Test your setup: run ollama run llama3:8b and verify GPU use with rocm-smi (if ROCm) or check ollama ps. If the model falls back to CPU, confirm GPU detection with ollama info.

Quick Answers About Radeon 6800M and Local LLMs

Does the Radeon 6800M support ROCm officially?
ROCm support for mobile RDNA 2 chips has been historically inconsistent. Desktop RDNA 2 cards (RX 6800, RX 6900 XT) are officially listed in the AMD ROCm GPU support matrix; the mobile 6800M is a different chip. Check AMD's ROCm compatibility page for current status before relying on ROCm acceleration.
Is the 6800M faster than RTX 3070 Mobile for LLMs?
The 6800M's 12 GB VRAM versus 8 GB on most RTX 3070 Mobile configurations matters more for model fit than raw speed. At equal model size, the RTX 3070 Mobile benefits from better CUDA driver integration on Windows. On Linux with ROCm working on the 6800M, the speed gap narrows.
Can I use Apple Silicon-style unified memory tricks on AMD mobile?
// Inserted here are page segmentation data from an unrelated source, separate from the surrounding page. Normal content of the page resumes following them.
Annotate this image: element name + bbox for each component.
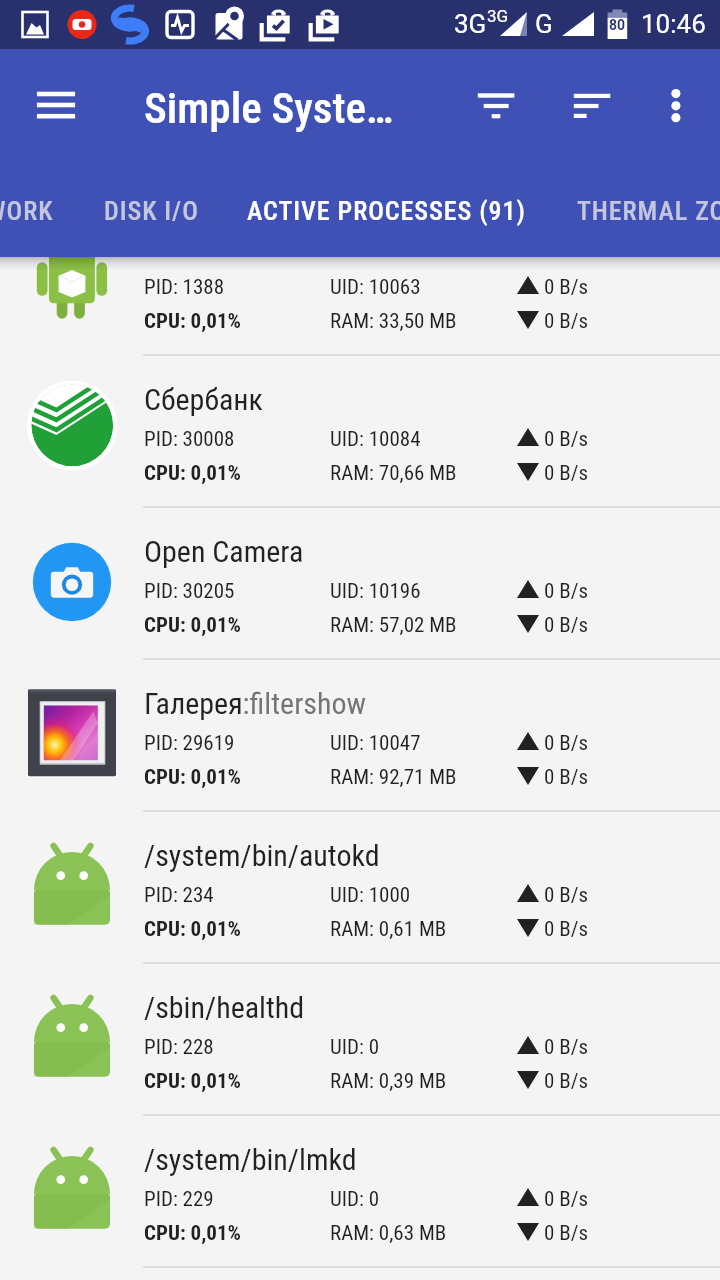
button[interactable]: DISK I/O — [79, 171, 224, 257]
button[interactable]: /sbin/healthd — [0, 962, 720, 1114]
staticText: DISK I/O — [104, 196, 199, 226]
staticText: Галерея:filtershow — [144, 686, 367, 721]
staticText: THERMAL ZONES — [577, 196, 720, 226]
staticText: CPU: 0,01% — [144, 917, 241, 942]
staticText: UID: 10047 — [330, 731, 421, 756]
staticText: 0 B/s — [544, 275, 589, 300]
button[interactable]: Галерея:filtershow — [0, 658, 720, 810]
staticText: RAM: 92,71 MB — [330, 765, 457, 790]
button[interactable]: Sort order — [554, 67, 634, 153]
staticText: CPU: 0,01% — [144, 1221, 241, 1246]
staticText: CPU: 0,01% — [144, 613, 241, 638]
staticText: PID: 30205 — [144, 579, 235, 604]
staticText: RAM: 0,63 MB — [330, 1221, 447, 1246]
staticText: CPU: 0,01% — [144, 461, 241, 486]
staticText: /sbin/healthd — [144, 990, 305, 1025]
staticText: CPU: 0,01% — [144, 1069, 241, 1094]
staticText: 0 B/s — [544, 731, 589, 756]
staticText: /system/bin/autokd — [144, 838, 380, 873]
staticText: UID: 0 — [330, 1187, 380, 1212]
staticText: UID: 10196 — [330, 579, 421, 604]
staticText: PID: 229 — [144, 1187, 214, 1212]
staticText: RAM: 0,61 MB — [330, 917, 447, 942]
staticText: UID: 10063 — [330, 275, 421, 300]
staticText: PID: 29619 — [144, 731, 235, 756]
staticText: RAM: 57,02 MB — [330, 613, 457, 638]
staticText: PID: 228 — [144, 1035, 214, 1060]
button[interactable]: Сбербанк — [0, 354, 720, 506]
button[interactable]: Sort — [456, 67, 536, 153]
staticText: 3G — [454, 9, 487, 39]
staticText: 0 B/s — [544, 883, 589, 908]
staticText: 0 B/s — [544, 579, 589, 604]
button[interactable]: Open Camera — [0, 506, 720, 658]
staticText: 0 B/s — [544, 1069, 589, 1094]
staticText: CPU: 0,01% — [144, 309, 241, 334]
staticText: ACTIVE PROCESSES (91) — [247, 196, 526, 226]
staticText: UID: 10084 — [330, 427, 421, 452]
button[interactable]: /system/bin/lmkd — [0, 1114, 720, 1266]
staticText: /system/bin/lmkd — [144, 1142, 357, 1177]
button[interactable]: ACTIVE PROCESSES (91) — [222, 171, 551, 257]
staticText: Open Camera — [144, 534, 304, 569]
button[interactable]: Open navigation drawer — [16, 67, 96, 153]
staticText: 0 B/s — [544, 1187, 589, 1212]
staticText: G — [535, 9, 553, 39]
staticText: 10:46 — [641, 9, 706, 39]
staticText: UID: 0 — [330, 1035, 380, 1060]
staticText: PID: 234 — [144, 883, 214, 908]
staticText: Сбербанк — [144, 382, 264, 417]
staticText: RAM: 70,66 MB — [330, 461, 457, 486]
button[interactable]: More options — [638, 67, 714, 153]
staticText: PID: 1388 — [144, 275, 225, 300]
staticText: 0 B/s — [544, 427, 589, 452]
staticText: PID: 30008 — [144, 427, 235, 452]
staticText: 0 B/s — [544, 461, 589, 486]
staticText: 3G — [487, 6, 509, 26]
staticText: CPU: 0,01% — [144, 765, 241, 790]
staticText: RAM: 0,39 MB — [330, 1069, 447, 1094]
staticText: 0 B/s — [544, 917, 589, 942]
staticText: 0 B/s — [544, 765, 589, 790]
staticText: 0 B/s — [544, 1221, 589, 1246]
staticText: RAM: 33,50 MB — [330, 309, 457, 334]
staticText: UID: 1000 — [330, 883, 411, 908]
button[interactable]: /system/bin/autokd — [0, 810, 720, 962]
button[interactable]: NETWORK — [0, 171, 79, 257]
button[interactable]: PID: 1388 — [0, 202, 720, 354]
staticText: 80 — [609, 17, 626, 33]
button[interactable]: THERMAL ZONES — [552, 171, 720, 257]
staticText: Simple Syste… — [144, 83, 394, 133]
staticText: 0 B/s — [544, 309, 589, 334]
staticText: 0 B/s — [544, 613, 589, 638]
staticText: 0 B/s — [544, 1035, 589, 1060]
staticText: NETWORK — [0, 196, 54, 226]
No. The 6800M uses dedicated GDDR6 VRAM separate from system RAM — there is no memory pooling equivalent to Apple's M-series unified memory architecture. All 12 GB is GPU-only; system RAM is not addressable as additional VRAM.
How hot does the 6800M get running LLMs continuously?
Expect 80–90°C under sustained inference load, similar to a gaming session. Thermal throttling above ~100°C will reduce inference speed. Use Radeon Software (Windows) or CoreCtrl (Linux) to set an undervolting profile and ensure good airflow.